To address this issue, there are two steps an organization can take. One is to rethink how risks are categorized and the other is to assign risk mitigation to the level where strategy is operationalized. Relabeling risks based on broader, strategy-based dimensions may promote a more collaborative view of risk mitigation. A 2012 Harvard Business Review article written by Robert Kaplan and Anette Mikes recommends classifying risks as preventable (risks with no strategic benefit such as fraud or failures); strategic (risks accepted in achieving objectives such as researching new product offerings); or external (uncontrollable risks from the environment like macroeconomic trends).

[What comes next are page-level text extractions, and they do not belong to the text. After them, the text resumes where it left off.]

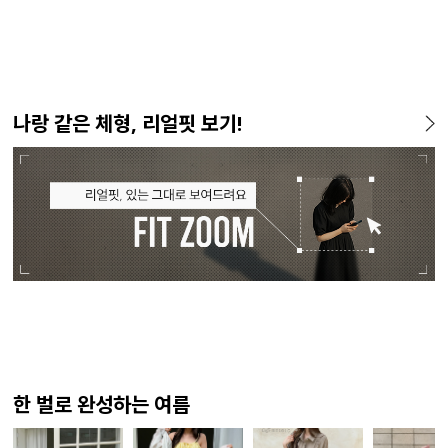
나랑 같은 체형, 리얼핏 보기!
한 벌로 완성하는 여름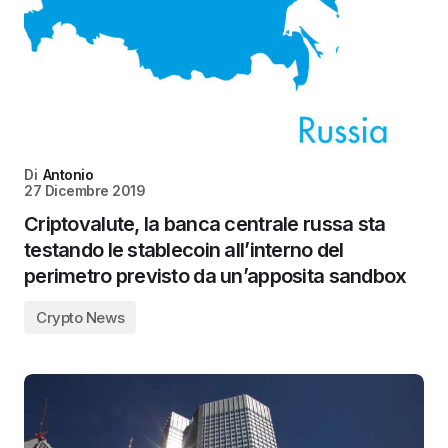
Di
Antonio
27 Dicembre 2019
Criptovalute, la banca centrale russa sta
testando le stablecoin all’interno del
perimetro previsto da un’apposita sandbox
Crypto News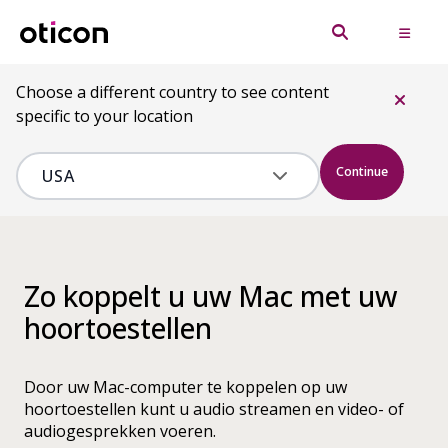
Choose a different country to see content
specific to your location
Continue
Zo koppelt u uw Mac met uw
hoortoestellen
Door uw Mac-computer te koppelen op uw
hoortoestellen kunt u audio streamen en video- of
audiogesprekken voeren.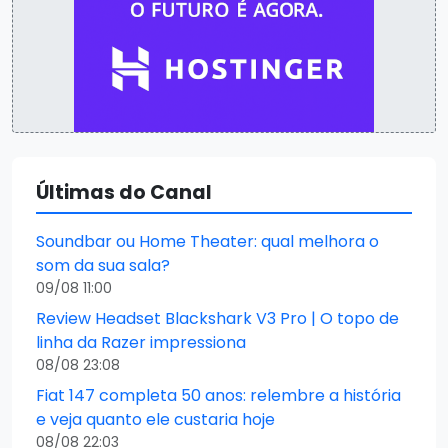
Últimas do Canal
Soundbar ou Home Theater: qual melhora o
som da sua sala?
09/08 11:00
Review Headset Blackshark V3 Pro | O topo de
linha da Razer impressiona
08/08 23:08
Fiat 147 completa 50 anos: relembre a história
e veja quanto ele custaria hoje
08/08 22:03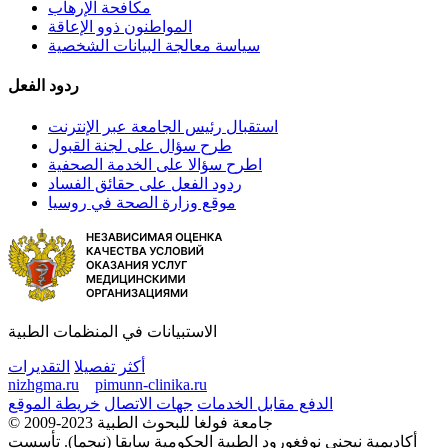
مكافحة الإرهاب
المواطنون ذوو الإعاقة
سياسة معالجة البيانات الشخصية
ردود الفعل
استقبال رئيس الجامعة عبر الإنترنت
طرح سؤال على لجنة القبول
اطرح سؤالا على الخدمة الصحفية
ردود الفعل على حقائق الفساد
موقع وزارة الصحة في روسيا
الاستبيانات في المنظمات الطبية
أكثر تفصيلا
التقديرات
nizhgma.ru
pimunn-clinika.ru
الدفع مقابل الخدمات
جهات الاتصال
خريطة الموقع
© 2009-2023 جامعة فولغا للبحوث الطبية
أكاديمية نيجني نوفغورود الطبية الحكومية سابقا (نيجما). تأسست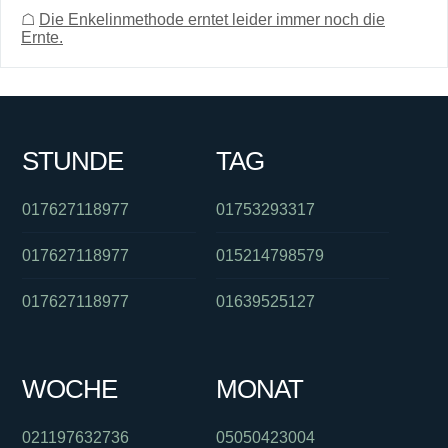
☖
Die Enkelinmethode erntet leider immer noch die
Ernte.
STUNDE
TAG
017627118977
01753293317
017627118977
015214798579
017627118977
01639525127
WOCHE
MONAT
021197632736
05050423004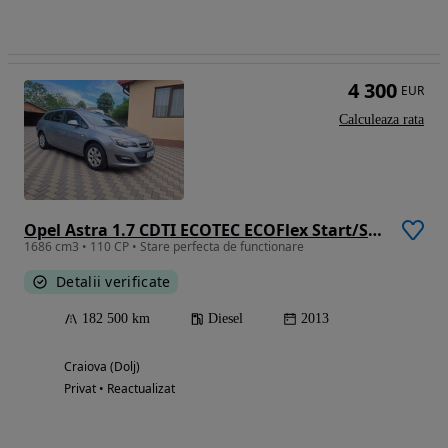
4 300
EUR
Calculeaza rata
Opel Astra 1.7 CDTI ECOTEC ECOFlex Start/Stop Sport
1686 cm3 • 110 CP • Stare perfecta de functionare
Detalii verificate
182 500 km
Diesel
2013
Craiova (Dolj)
Privat • Reactualizat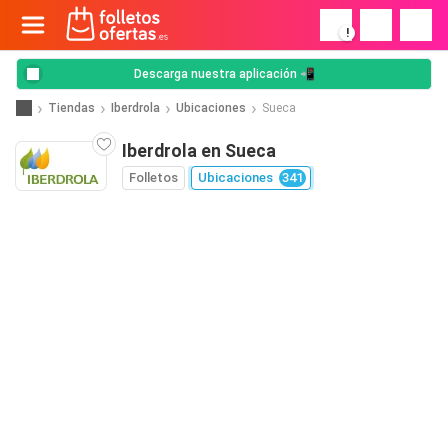
!
Descarga nuestra aplicación 📲
Tiendas
Iberdrola
Ubicaciones
Sueca
Iberdrola en Sueca
Folletos
Ubicaciones
341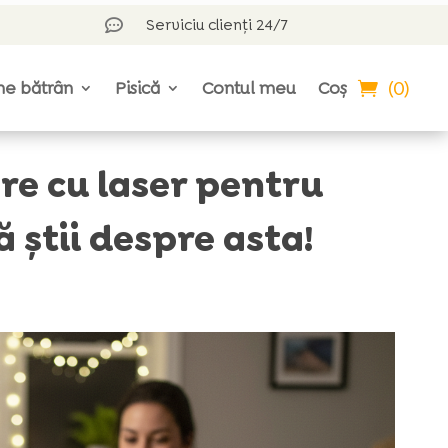
Serviciu clienți 24/7

(0)
ne bătrân
Pisică
Contul meu
Coș
e cu laser pentru
ă știi despre asta!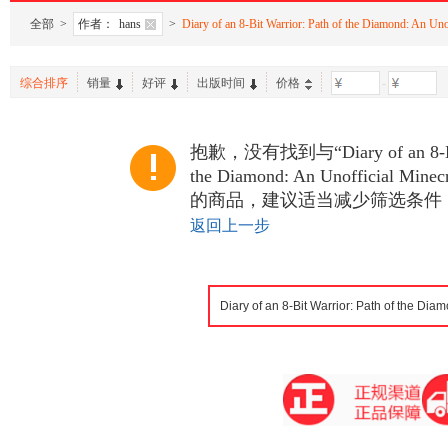
全部
>
作者：
hans
>
Diary of an 8-Bit Warrior: Path of the Diamond: An Uno
综合排序
销量
好评
出版时间
价格
-
抱歉，没有找到与“Diary of an 8-Bit 
the Diamond: An Unofficial Mine
的商品，建议适当减少筛选条件
返回上一步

Expanding on Kaplan and Mikes’ framework for risk classification, risks can be and often are interconnected between the three dimensions. External risks place pressure on strategic risks, which influence potential realization of preventable risks. This may also work from the bottom up: A preventable risk may inhibit strategic objectives, influencing the strategic risk level, and in turn, external risks are affected as was the case in the supply chain example. During the risk assessment, data collected should identify other associated, second-order risks and potentially affected strategic objectives if the risk materializes. Once those risk relationships are identified, the next step is assignment and monitoring.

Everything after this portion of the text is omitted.